Mesmo quando não conseguia reunir seus conhecidos para jogar durante o happy-hour, no meio da semana, aproveitava o tempo livre para jogar sozinho naquelas mesas RPG sem mestre, sorteando nos dados aventuras-surpresa num oráculo de listas e tabelas. Algumas vezes acontecia de transeuntes se interessarem por sua atividade, então ele continuava o jogo ainda sem mestre, mas abria vagas para os novos jogadores entrarem no meio da aventura. Suas antigas amizades já eram também chefes-de-família como ele, e não tinham mais tanto tempo disponível. Ele mesmo começou a jogar com seus próprios filhos já adolescentes, iniciando uma nova geração dentre os primos praticantes de RPG na família.

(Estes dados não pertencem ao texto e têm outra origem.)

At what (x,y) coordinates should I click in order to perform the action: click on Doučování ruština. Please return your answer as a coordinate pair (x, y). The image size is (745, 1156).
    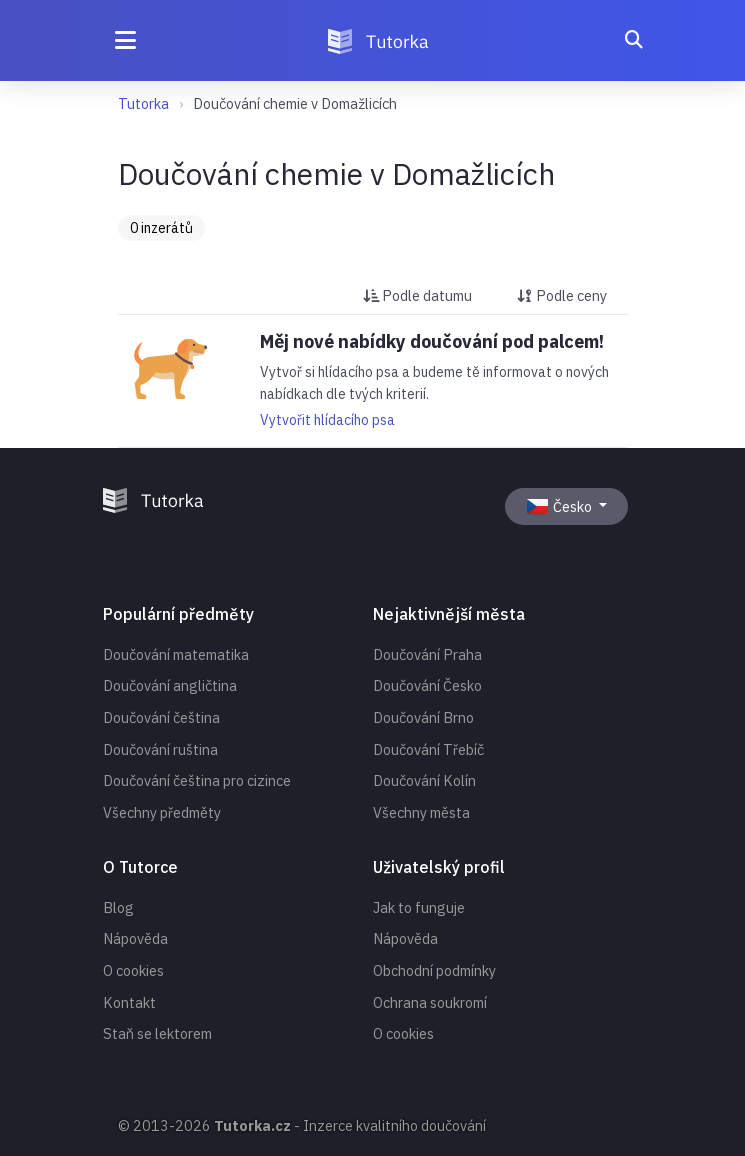
    Looking at the image, I should click on (160, 749).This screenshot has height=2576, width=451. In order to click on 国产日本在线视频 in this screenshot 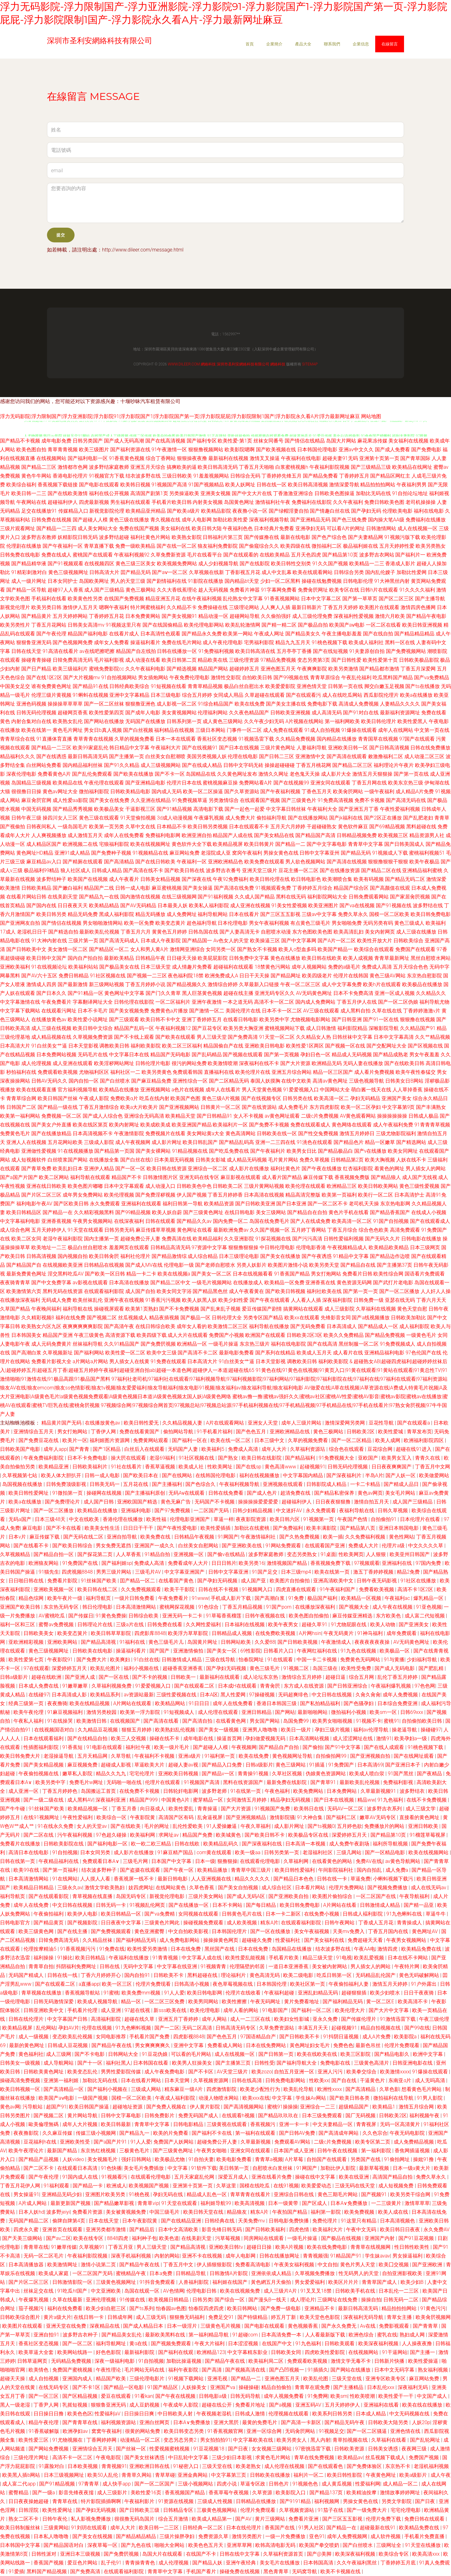, I will do `click(239, 748)`.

A variedade de seu acervo era imensa, e ele sempre trazia sistemas de jogo diferentes à mesa. Lógico que ele sabia que Dungeons & Dragons, em sua mais recente edição, continuava sendo o sinônimo e o RPG mais jogado do mundo, e que agora todos jogavam com miniaturas em realidade aumentada projetadas sobre qualquer superfície, enquanto ele continuava reclamando do vento lá fora a carregar suas fichas, mapas e miniaturas de papelão. Pelo menos agora ele também usava um daqueles antigos escaninhos de rolar dados, para que eles não caíssem da mesa no chão. E, embora suas bibliotecas, física e digital, fossem invejáveis, mesmo já tendo se desfeito de muitos volumes por necessidade de espaço, insistia que "RPG é na mesa, e não no livro"!

Não era mais "moço", nem mesmo "tiozão", agora carinhosamente o chamavam "vozinho", enquanto seus vários jogadores já fregueses o chamavam "narrador", "mestre", "guardião", "juiz" ou qualquer outro título dado pelos autores ao administrador da experiência de jogo. Para qualquer um, podia parecer muita gente, mas ele sabia que, infelizmente, o RPG continuava a ser cada vez mais um jogo de nicho, reservado aos escassos intelectuais de um país mal-educado, a disputar o tempo livre da juventude com cada vez mais telas chamativas e jogos eletrônicos para todos os gostos. Seus esforços a manter tal tradição poderiam parecer heroicos, ou pura teimosia, porém, para ele próprio não passavam de cultivar um velho costume já arraigado, um hábito sadio que lhe trazia bom ânimo à alma e mantinha sua presença de espírito. Simples assim.